What the task asks: Without the images, write out the entries word for word.

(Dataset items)
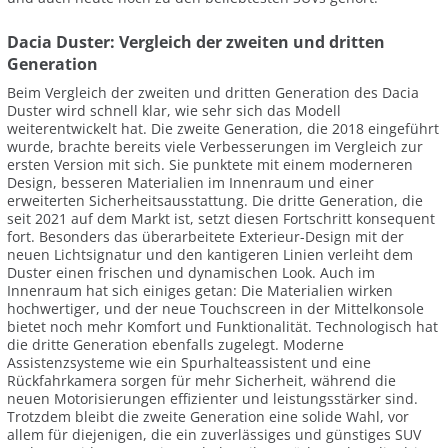
Dacia Duster: Vergleich der zweiten und dritten
Generation
Beim Vergleich der zweiten und dritten Generation des Dacia
Duster wird schnell klar, wie sehr sich das Modell
weiterentwickelt hat. Die zweite Generation, die 2018 eingeführt
wurde, brachte bereits viele Verbesserungen im Vergleich zur
ersten Version mit sich. Sie punktete mit einem moderneren
Design, besseren Materialien im Innenraum und einer
erweiterten Sicherheitsausstattung. Die dritte Generation, die
seit 2021 auf dem Markt ist, setzt diesen Fortschritt konsequent
fort. Besonders das überarbeitete Exterieur-Design mit der
neuen Lichtsignatur und den kantigeren Linien verleiht dem
Duster einen frischen und dynamischen Look. Auch im
Innenraum hat sich einiges getan: Die Materialien wirken
hochwertiger, und der neue Touchscreen in der Mittelkonsole
bietet noch mehr Komfort und Funktionalität. Technologisch hat
die dritte Generation ebenfalls zugelegt. Moderne
Assistenzsysteme wie ein Spurhalteassistent und eine
Rückfahrkamera sorgen für mehr Sicherheit, während die
neuen Motorisierungen effizienter und leistungsstärker sind.
Trotzdem bleibt die zweite Generation eine solide Wahl, vor
allem für diejenigen, die ein zuverlässiges und günstiges SUV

Result for this task:
Dacia Duster: Vergleich der zweiten und dritten
Generation
Beim Vergleich der zweiten und dritten Generation des Dacia
Duster wird schnell klar, wie sehr sich das Modell
weiterentwickelt hat. Die zweite Generation, die 2018 eingeführt
wurde, brachte bereits viele Verbesserungen im Vergleich zur
ersten Version mit sich. Sie punktete mit einem moderneren
Design, besseren Materialien im Innenraum und einer
erweiterten Sicherheitsausstattung. Die dritte Generation, die
seit 2021 auf dem Markt ist, setzt diesen Fortschritt konsequent
fort. Besonders das überarbeitete Exterieur-Design mit der
neuen Lichtsignatur und den kantigeren Linien verleiht dem
Duster einen frischen und dynamischen Look. Auch im
Innenraum hat sich einiges getan: Die Materialien wirken
hochwertiger, und der neue Touchscreen in der Mittelkonsole
bietet noch mehr Komfort und Funktionalität. Technologisch hat
die dritte Generation ebenfalls zugelegt. Moderne
Assistenzsysteme wie ein Spurhalteassistent und eine
Rückfahrkamera sorgen für mehr Sicherheit, während die
neuen Motorisierungen effizienter und leistungsstärker sind.
Trotzdem bleibt die zweite Generation eine solide Wahl, vor
allem für diejenigen, die ein zuverlässiges und günstiges SUV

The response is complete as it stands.